When I was designing for Avionics, namely the electronic CFM56 motor control (this reactor being jointly developed by GE in the US and Snecma in France was the WW leader, equipping Boeing and Airbus planes), the CPU was a multi-hundred dollar Motorola 68020, leading to $20 per MIPS cost! I don’t precisely know the ATMEL SAM E70 price (I would guess that it cost a few dollars) but that I know is that the MCU is offering an excess of 600 DMIPS. This very high performance as well as the very large on-chip memory size, up to 384 Kbytes SRAM and 2 Mbytes Flash are the main reasons why this MCU has been selected to support the “Drone with integrated navigation control to avoid obstacle and improve stability”.
In fact the key design requirements for this application were: +600 DMIPS, Camera sensor interface, Dual ADC and PWM for motor control, Dual CAN and small package offering. Looking at the block diagram below helps linking the MCU features with the various application capabilities: Gyroscope (SPI), Accelerator (SPI x2), Geomagnetic sensor (I2C x2), GPS (UART), 1 or 2 channel rotational station (UART x2), 4/6 axis control communication (CAN x2), Voltage/current (ADC), Analog sensor (ADC), Optical Flow sensor (through Image Sensor Interface or ISI) and Pulse Width Modulator (PWM x8) to support rotational station and 4/6 axis speed PWM control.

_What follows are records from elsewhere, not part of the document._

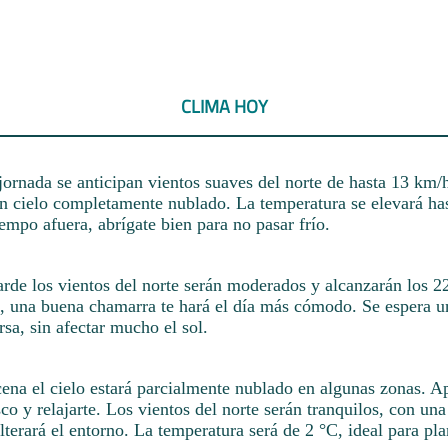
CLIMA HOY
ornada se anticipan vientos suaves del norte de hasta 13 km/h
un cielo completamente nublado. La temperatura se elevará has
empo afuera, abrígate bien para no pasar frío.
tarde los vientos del norte serán moderados y alcanzarán los 
C, una buena chamarra te hará el día más cómodo. Se espera u
sa, sin afectar mucho el sol.
cena el cielo estará parcialmente nublado en algunas zonas. 
sco y relajarte. Los vientos del norte serán tranquilos, con una
terará el entorno. La temperatura será de 2 °C, ideal para pla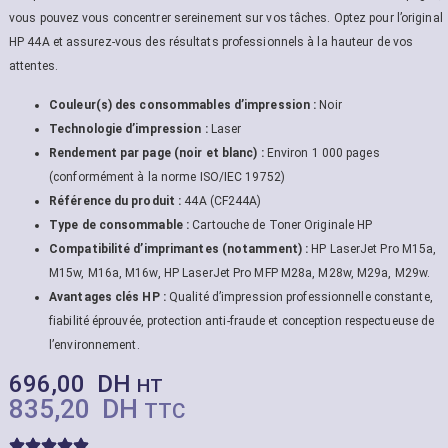
vous pouvez vous concentrer sereinement sur vos tâches. Optez pour l’original
HP 44A et assurez-vous des résultats professionnels à la hauteur de vos
attentes.
Couleur(s) des consommables d’impression :
Noir
Technologie d’impression :
Laser
Rendement par page (noir et blanc) :
Environ 1 000 pages
(conformément à la norme ISO/IEC 19752)
Référence du produit :
44A (CF244A)
Type de consommable :
Cartouche de Toner Originale HP
Compatibilité d’imprimantes (notamment) :
HP LaserJet Pro M15a,
M15w, M16a, M16w, HP LaserJet Pro MFP M28a, M28w, M29a, M29w.
Avantages clés HP :
Qualité d’impression professionnelle constante,
fiabilité éprouvée, protection anti-fraude et conception respectueuse de
l’environnement.
696,00
DH
HT
835,20
DH
TTC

SAM E70 is based on Cortex M7, a principle and multi verse handling MCU which can handle high performance combined with extensive peripheral sets supporting multi-threaded processes. This multi-thread support will open in the future many more drones capabilities than simply flying…
Today’s drones are capable to fly or stay stationary, takes pictures or movies… and that’s already very impressive to see sub-kilogram devices offering such capabilities! But the drone industry is already preparing the future, with the desire to get more application stacks into the Drones so they can take in automation, routing, cloud connectivity (when available), 4g/5g, and various optional connectivity to enhance data pulling and posting…. Just imagine a small town counting a few thousand habitants, except a couple of days or weeks per year, because of a special event or simply holidays when suddenly hundred thousand of people are coming. These peoples want to feed their smartphone with multimedia or share live experience by sending movies or pictures, most of them at the same time. The 4G/5G and cloud infrastructure is not tailored for such an amount of people, so the communication system may simply break. This could be fixed simply by sending drones to reinforce communication infrastructure.

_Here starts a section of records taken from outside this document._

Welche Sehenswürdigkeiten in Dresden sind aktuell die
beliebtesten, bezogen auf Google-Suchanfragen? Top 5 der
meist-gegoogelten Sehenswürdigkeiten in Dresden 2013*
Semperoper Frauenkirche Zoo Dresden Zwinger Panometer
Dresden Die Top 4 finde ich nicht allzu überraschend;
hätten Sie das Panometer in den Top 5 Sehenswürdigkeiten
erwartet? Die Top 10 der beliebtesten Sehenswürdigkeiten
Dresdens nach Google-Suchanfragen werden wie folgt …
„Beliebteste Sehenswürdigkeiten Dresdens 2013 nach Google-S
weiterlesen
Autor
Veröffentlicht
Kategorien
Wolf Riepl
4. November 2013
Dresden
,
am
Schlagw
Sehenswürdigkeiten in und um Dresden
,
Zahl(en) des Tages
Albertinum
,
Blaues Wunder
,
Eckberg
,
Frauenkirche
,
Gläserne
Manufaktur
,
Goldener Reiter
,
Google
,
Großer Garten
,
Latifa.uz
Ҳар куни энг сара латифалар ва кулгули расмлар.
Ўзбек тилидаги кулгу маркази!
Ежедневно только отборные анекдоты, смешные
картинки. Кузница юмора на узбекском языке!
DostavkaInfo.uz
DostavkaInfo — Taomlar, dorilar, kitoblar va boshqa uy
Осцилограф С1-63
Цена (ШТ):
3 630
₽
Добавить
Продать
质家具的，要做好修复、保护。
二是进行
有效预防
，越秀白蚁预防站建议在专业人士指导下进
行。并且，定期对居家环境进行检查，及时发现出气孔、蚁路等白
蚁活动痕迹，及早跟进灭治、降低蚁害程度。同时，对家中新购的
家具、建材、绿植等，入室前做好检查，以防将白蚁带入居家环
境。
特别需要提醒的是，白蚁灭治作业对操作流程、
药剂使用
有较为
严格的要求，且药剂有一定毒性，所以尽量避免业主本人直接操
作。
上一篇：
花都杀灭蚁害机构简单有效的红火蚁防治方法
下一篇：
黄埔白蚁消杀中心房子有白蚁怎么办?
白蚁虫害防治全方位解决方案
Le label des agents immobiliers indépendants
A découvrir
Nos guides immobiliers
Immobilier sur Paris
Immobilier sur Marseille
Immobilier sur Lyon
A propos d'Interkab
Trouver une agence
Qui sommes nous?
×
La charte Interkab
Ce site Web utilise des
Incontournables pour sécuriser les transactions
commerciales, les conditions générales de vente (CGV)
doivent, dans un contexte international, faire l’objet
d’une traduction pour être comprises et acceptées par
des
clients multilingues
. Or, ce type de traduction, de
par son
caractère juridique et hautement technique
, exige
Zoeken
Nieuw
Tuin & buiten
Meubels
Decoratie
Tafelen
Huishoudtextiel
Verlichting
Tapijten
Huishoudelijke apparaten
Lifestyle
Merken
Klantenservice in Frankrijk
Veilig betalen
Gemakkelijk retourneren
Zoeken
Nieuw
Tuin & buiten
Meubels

This is just one example of what could be the advanced usage of drones and these innovative applications will be characterized by common set of requirements: high processing performance, large SRAM and Flash memory capability and extensive peripheral sets supporting multi-threaded processes. Cortex M7 ARM based SAM E70 MCU from Atmel is a good example, offering processing power in excess of 1000 DMIPS, large on-chip SRAM (up to 384 Kbytes) and Flash (up to 2 Mbytes) capabilities managing all sorts of sensors, navigation, automation, servos, motor, routing, adjustments, video/audio, and more.
More products and design kit on Atmel Sales portal:
- http://www.atmel.com/products/microcontrollers/arm/sam-v-mcus.aspx (SAM V)
- http://www.atmel.com/products/microcontrollers/arm/sam-s.aspx (SAM S)
- http://www.atmel.com/products/microcontrollers/arm/sam-e.aspx (SAM E)
- http://www.atmel.com/tools/atsamv71-xult.aspx?tab=devices (device evaluation kit)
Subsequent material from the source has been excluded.